Coing, chou, melon et concombre de Juan Sánchez Cotán

Par Colin Lemoine · L'ŒIL

Le 12 février 2018 - 1004 mots

Chef-d’œuvre du genre, cette nature morte de Juan Sánchez Cotán est une prouesse technique, une énigme esthétique et, bien loin des vanités flamandes, une ode à la peinture, à la peinture pure. De la majesté du dépouillement.

Peindre des choses, et des êtres inanimés, cela ne va pas de soi. Il fallut du temps et une redécouverte - celle de l’Antiquité - pour que des artistes décidassent de restituer l’essence sacrée des fleurs, des fruits, des gibiers et des coquillages, des dermes veloutés et des chairs sucrées. Il fallut attendre la fin du XVIe siècle, quand des peintres entendirent rivaliser avec les sortilèges optiques de Zeuxis qui, selon Pline l’Ancien, peignit si remarquablement des raisins que les oiseaux s’échinaient à les picorer.

Vers Zurbarán, puis Morandi
Juan Sánchez Cotán (1560-1627) fut assurément l’un des plus talentueux explorateurs de ce monde habité par le seul silence. Élève du peintre maniériste Tolédan Blas del Prado, il livra de nombreuses compositions religieuses qui, parfaitement obéissantes à la Contre-Réforme, n’égalèrent jamais ses bodegones, ses fameuses natures mortes destinées non plus à l’Église mais à un collectionnisme privé. Austères, presque nues, les compositions de l’artiste fondent les conventions du genre en Espagne et constituent une réflexion majeure sur les qualités intrinsèques de la peinture.

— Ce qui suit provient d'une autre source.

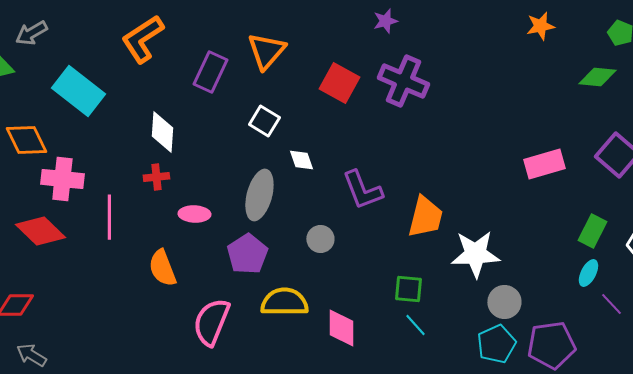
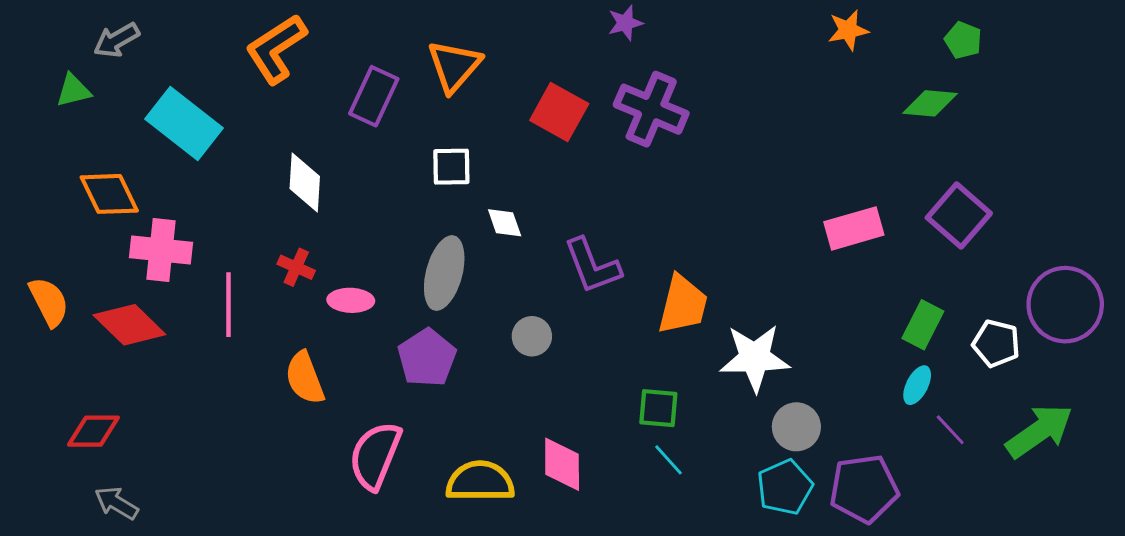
white square: (264, 121) -> (451, 167), turned -32
red cross: (156, 177) -> (296, 267), moved, turned 30
yellow semicircle: (284, 302) -> (480, 481), moved

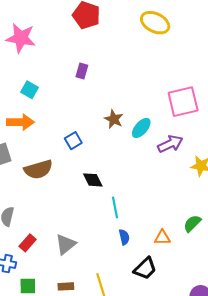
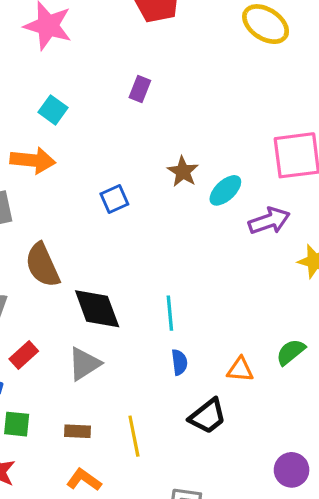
brown semicircle: (38, 169) -> (42, 265), moved, turned 76
black diamond: (93, 180) -> (97, 309), moved, size x1.5

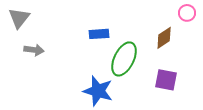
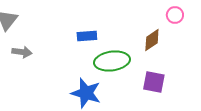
green ellipse: (124, 59) -> (112, 61), turned 56

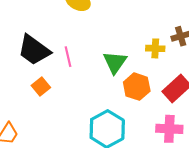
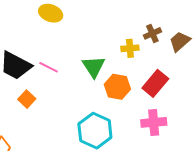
pink line: (68, 57) -> (49, 67), turned -42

Ombres puissantes, vide magnétique, fruits et légumes suspendus : la morphologie des natures mortes de Cotán, ainsi qu’en témoigne la toile sobrement intitulée Coing, chou, melon et concombre (vers 1602), trahit une virtuosité et un soin du détail mais aussi, et plus encore, un scrupule volumétrique et une obsession géométrique identiques à ceux d’un Francisco de Zurbarán ou d’un Giorgio Morandi.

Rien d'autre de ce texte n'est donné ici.